HSAM: An Ability with Blessings and Curses

One of the reasons I didn’t find out I had HSAM until college was because, generally, no one really knows what HSAM is. When I have gone to see a new therapist because I moved somewhere,  I find myself telling them, “oh yeah, I also have this memory thing”. And when I say the technical name, I am the one explaining to the psychologist what it is. 

Another reason I did not know what HSAM was for so long is because I did not have the words to describe it myself. Before I started my undergraduate degree in psychology, I did not have the vocabulary to put into Google to find the articles by UC Irvine or the first clip from 60 minutes featuring Jill Price and other people with HSAM like myself.

I found myself trying to figure out what was going on in my mind as a middle and high schooler by simply typing in things to search engines like “remembering dates”, and I would get a bunch of blog posts about people’s first romantic dates… Obviously not what I was looking for. I didn’t know what “autobiographical memory” was until college, and this was the key to understanding HSAM.

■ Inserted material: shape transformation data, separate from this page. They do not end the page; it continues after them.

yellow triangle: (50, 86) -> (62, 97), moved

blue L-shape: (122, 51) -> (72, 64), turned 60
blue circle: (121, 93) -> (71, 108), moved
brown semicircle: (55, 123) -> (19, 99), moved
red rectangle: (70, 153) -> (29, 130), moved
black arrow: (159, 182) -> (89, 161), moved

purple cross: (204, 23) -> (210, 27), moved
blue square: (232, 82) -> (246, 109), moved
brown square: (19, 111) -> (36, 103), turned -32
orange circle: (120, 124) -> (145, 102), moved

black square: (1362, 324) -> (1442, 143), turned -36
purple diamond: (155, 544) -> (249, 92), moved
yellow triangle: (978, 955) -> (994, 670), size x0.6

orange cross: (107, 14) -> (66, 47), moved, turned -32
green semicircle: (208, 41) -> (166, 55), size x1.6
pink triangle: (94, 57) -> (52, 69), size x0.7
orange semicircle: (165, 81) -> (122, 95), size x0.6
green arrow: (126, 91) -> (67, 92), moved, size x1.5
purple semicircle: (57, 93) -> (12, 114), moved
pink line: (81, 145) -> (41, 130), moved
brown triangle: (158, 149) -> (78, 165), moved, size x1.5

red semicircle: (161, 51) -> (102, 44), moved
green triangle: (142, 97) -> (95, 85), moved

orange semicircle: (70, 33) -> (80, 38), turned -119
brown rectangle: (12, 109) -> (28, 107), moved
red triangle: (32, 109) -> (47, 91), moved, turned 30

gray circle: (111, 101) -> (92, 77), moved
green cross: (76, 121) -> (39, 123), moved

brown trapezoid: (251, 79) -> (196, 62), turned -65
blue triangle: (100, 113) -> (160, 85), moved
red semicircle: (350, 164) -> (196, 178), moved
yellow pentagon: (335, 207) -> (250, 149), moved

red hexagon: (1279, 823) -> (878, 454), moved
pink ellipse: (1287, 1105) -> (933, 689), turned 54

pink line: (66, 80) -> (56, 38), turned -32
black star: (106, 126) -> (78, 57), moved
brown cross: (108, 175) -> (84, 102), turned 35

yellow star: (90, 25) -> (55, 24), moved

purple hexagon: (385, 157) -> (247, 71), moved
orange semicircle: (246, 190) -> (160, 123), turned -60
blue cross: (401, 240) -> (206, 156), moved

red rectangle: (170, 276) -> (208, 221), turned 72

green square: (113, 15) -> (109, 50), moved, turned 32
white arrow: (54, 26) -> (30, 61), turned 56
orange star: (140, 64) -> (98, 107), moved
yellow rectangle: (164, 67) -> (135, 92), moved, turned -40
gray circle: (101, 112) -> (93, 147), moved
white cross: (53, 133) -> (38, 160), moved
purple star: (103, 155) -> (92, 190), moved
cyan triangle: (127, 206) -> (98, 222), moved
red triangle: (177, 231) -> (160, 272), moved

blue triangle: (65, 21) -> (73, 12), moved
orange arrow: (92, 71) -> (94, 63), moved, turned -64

Memory is conceptualized by many psychologists in a tree like structure. The top of the tree has two overarching categories of memory, declarative and non-declarative memories.

Non-declarative memories are otherwise known as procedural, things like brushing your teeth or walking. These are things are brain needs to remember how to do in order to do them, we had to learn to walk across a room at some point in our life. But we have done these things so often, we do not consciously have to recall how to walk every time we need to get out of bed in the morning.

Declarative memories are things we consciously recall like facts or times in our lives. There are two types of declarative memory, semantic and episodic.

Semantic memories are facts. If I know the capital of the United States is Washington D.C., then I am using my semantic memory to recall this fact.

Episodic memory is the retrieval of a past event, like remembering your 10th birthday or your junior prom. When you picture all the dresses you saw at prom, maybe the decorations and the music playing- that is episodic memory. 

When I first started educating myself on the science of memory I thought autobiographical memory was simply episodic memory but more specific to yourself. This is not the case!

Autobiographical memory is actually a combination and both episodic and semantic memory pertaining to the entire history of you. For example, if I recall my high school graduation I can tell you I graduated from De Pere High School, that is a fact or a semantic memory. But I can also picture myself giving the class speech to a gym full of people, which is coming from an episodic place.

The memory of my high school graduation becomes a full autobiographical memory when all the information is in place. I know it was held in our high school gym, and I can actually picture the ceremony taking place, my family sitting in the bleachers, and my principal shaking my hand and handing my diploma.

Having HSAM makes both the semantic and episodic parts of my memory more intense. My ability to recall what day an event in my life happened on is semantic memory.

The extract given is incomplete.